15 KiB
| id | title | status | source_sections | related_topics | key_equations | key_terms | images | examples | open_questions |
|---|---|---|---|---|---|---|---|---|---|
| push-recovery-balance | Push Recovery & Robust Balance | established | reference/sources/paper-gait-conditioned-rl.md, reference/sources/paper-getting-up-policies.md, reference/sources/paper-safe-control-cluttered.md, reference/sources/paper-residual-policy.md, reference/sources/paper-cbf-humanoid.md | [locomotion-control whole-body-control safety-limits equations-and-bounds learning-and-ai simulation] | [com zmp inverse_dynamics] | [push_recovery ankle_strategy hip_strategy stepping_strategy residual_policy control_barrier_function support_polygon perturbation_curriculum] | [] | [] | [What is the max recoverable push force for the stock G1 controller? Does residual policy overlay work with the proprietary locomotion computer, or does it require full replacement? What is the minimum viable sensor set for push detection (IMU only vs. IMU + F/T)? What perturbation force ranges should be used in training curriculum?] |
Push Recovery & Robust Balance
Making the G1 robust to external pushes and maintaining balance during all activities — the "always-on" stability layer.
1. Push Recovery Strategies
When a humanoid is pushed, it can respond with progressively more aggressive strategies depending on perturbation magnitude: [T1 — Established biomechanics/robotics]
Ankle Strategy (Small Perturbations)
- Mechanism: Ankle torque adjusts center of pressure (CoP) within the foot
- Range: Small pushes that don't move CoM outside the foot support area
- Speed: Fastest response (~50ms)
- G1 applicability: Yes — G1 has ankle pitch and roll joints [T1]
- Limitation: Only works for small perturbations; foot must remain flat
Hip Strategy (Medium Perturbations)
- Mechanism: Rapid hip flexion/extension shifts CoM back over support
- Range: Pushes that exceed ankle authority but don't require stepping
- Speed: Medium (~100-200ms)
- G1 applicability: Yes — G1 hip has 3 DOF with ±154° pitch [T1]

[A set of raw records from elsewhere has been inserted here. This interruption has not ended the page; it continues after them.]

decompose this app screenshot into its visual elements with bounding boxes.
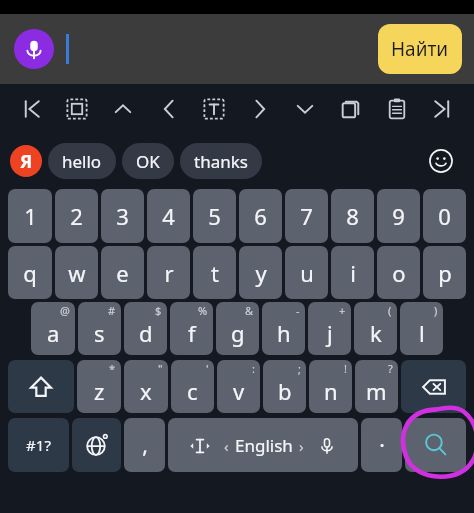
button[interactable]: + <box>308 302 351 355</box>
button[interactable]: @ <box>31 302 75 355</box>
button[interactable]: 2 <box>55 189 98 243</box>
staticText: x <box>140 376 152 406</box>
button[interactable]: OK <box>122 143 174 179</box>
button[interactable]: Move left <box>149 89 189 129</box>
button[interactable]: & <box>216 302 259 355</box>
button[interactable]: ? <box>355 360 398 413</box>
staticText: 7 <box>300 201 313 231</box>
button[interactable]: p <box>423 246 466 299</box>
staticText: ' <box>206 361 209 376</box>
button[interactable]: 9 <box>377 189 420 243</box>
staticText: 3 <box>116 201 129 231</box>
button[interactable]: thanks <box>180 143 262 179</box>
button[interactable]: w <box>55 246 98 299</box>
staticText: r <box>164 258 174 288</box>
button[interactable]: Move down <box>285 89 325 129</box>
staticText: English <box>235 434 293 457</box>
button[interactable]: #1? <box>8 418 69 472</box>
button[interactable]: t <box>193 246 236 299</box>
button[interactable]: Select all <box>57 89 97 129</box>
staticText: ( <box>388 303 392 318</box>
button[interactable]: u <box>285 246 328 299</box>
button[interactable]: i <box>331 246 374 299</box>
staticText: l <box>419 318 425 348</box>
button[interactable]: q <box>8 246 52 299</box>
button[interactable]: ' <box>171 360 214 413</box>
staticText: p <box>438 258 452 288</box>
button[interactable]: e <box>101 246 144 299</box>
button[interactable]: : <box>217 360 260 413</box>
button[interactable]: # <box>78 302 121 355</box>
button[interactable]: Jump to start <box>12 89 52 129</box>
button[interactable]: 4 <box>147 189 190 243</box>
button[interactable]: hello <box>48 143 116 179</box>
button[interactable]: Move right <box>240 89 280 129</box>
button[interactable]: Yandex <box>10 145 42 177</box>
button[interactable]: , <box>124 418 165 472</box>
staticText: OK <box>136 150 160 173</box>
staticText: + <box>339 303 346 318</box>
staticText: y <box>255 258 267 288</box>
staticText: & <box>245 303 254 318</box>
staticText: 9 <box>392 201 405 231</box>
staticText: @ <box>60 303 70 318</box>
staticText: * <box>109 361 116 376</box>
button[interactable]: Paste <box>377 89 417 129</box>
button[interactable]: Select text <box>194 89 234 129</box>
button[interactable]: % <box>170 302 213 355</box>
button[interactable]: 7 <box>285 189 328 243</box>
staticText: t <box>211 258 219 288</box>
button[interactable]: Emoji <box>424 144 458 178</box>
button[interactable]: 1 <box>8 189 52 243</box>
staticText: thanks <box>194 150 248 173</box>
staticText: ‹ <box>224 436 229 456</box>
staticText: n <box>324 376 338 406</box>
staticText: #1? <box>26 435 51 455</box>
button[interactable]: y <box>239 246 282 299</box>
staticText: Найти <box>391 36 449 62</box>
button[interactable]: r <box>147 246 190 299</box>
button[interactable]: 3 <box>101 189 144 243</box>
staticText: k <box>370 318 382 348</box>
button[interactable]: Copy <box>331 89 371 129</box>
button[interactable]: ; <box>263 360 306 413</box>
button[interactable]: ! <box>309 360 352 413</box>
button[interactable]: 5 <box>193 189 236 243</box>
button[interactable]: 8 <box>331 189 374 243</box>
button[interactable]: o <box>377 246 420 299</box>
staticText: m <box>366 376 387 406</box>
button[interactable]: 6 <box>239 189 282 243</box>
button[interactable]: · <box>361 418 402 472</box>
staticText: ) <box>434 303 438 318</box>
staticText: d <box>139 318 153 348</box>
staticText: a <box>47 318 60 348</box>
button[interactable]: * <box>77 360 121 413</box>
staticText: e <box>116 258 129 288</box>
button[interactable]: ‹ <box>168 418 358 472</box>
staticText: 4 <box>162 201 175 231</box>
button[interactable]: Change language <box>72 418 121 472</box>
staticText: Я <box>20 149 33 174</box>
button[interactable]: $ <box>124 302 167 355</box>
button[interactable]: 0 <box>423 189 466 243</box>
staticText: s <box>94 318 105 348</box>
button[interactable]: ( <box>354 302 397 355</box>
button[interactable]: " <box>124 360 168 413</box>
staticText: 5 <box>208 201 221 231</box>
staticText: % <box>198 303 208 318</box>
button[interactable]: Move up <box>103 89 143 129</box>
button[interactable]: - <box>262 302 305 355</box>
staticText: " <box>158 361 163 376</box>
staticText: hello <box>62 150 102 173</box>
button[interactable]: Jump to end <box>422 89 462 129</box>
button[interactable]: Search <box>405 418 466 472</box>
staticText: ! <box>344 361 347 376</box>
staticText: , <box>142 431 148 460</box>
button[interactable]: Backspace <box>401 360 466 413</box>
staticText: b <box>278 376 292 406</box>
button[interactable]: ) <box>400 302 443 355</box>
button[interactable]: Shift <box>8 360 74 413</box>
button[interactable]: Найти <box>378 24 462 74</box>
button[interactable]: Voice input <box>14 29 54 69</box>
staticText: 1 <box>24 201 37 231</box>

- Often combined with: Upper body countermotion (arms swing opposite to push direction)
Stepping Strategy (Large Perturbations)
- Mechanism: Take a recovery step to create a new support polygon under the shifted CoM
- Range: Large pushes where CoM exits current support polygon
- Speed: Slowest (~300-500ms, must plan and execute step)
- G1 applicability: Yes — requires whole-body coordination [T1]
- Most complex: Needs free space to step into, foot placement planning
Combined/Learned Strategy
Modern RL-based controllers learn a blended strategy that seamlessly transitions between ankle, hip, and stepping responses based on perturbation magnitude. This is the approach used by the G1's stock controller and by research push-recovery policies. [T1]
2. What the Stock Controller Already Does
The G1's proprietary RL-based locomotion controller (running on the locomotion computer at 192.168.123.161) already handles basic push recovery: [T1]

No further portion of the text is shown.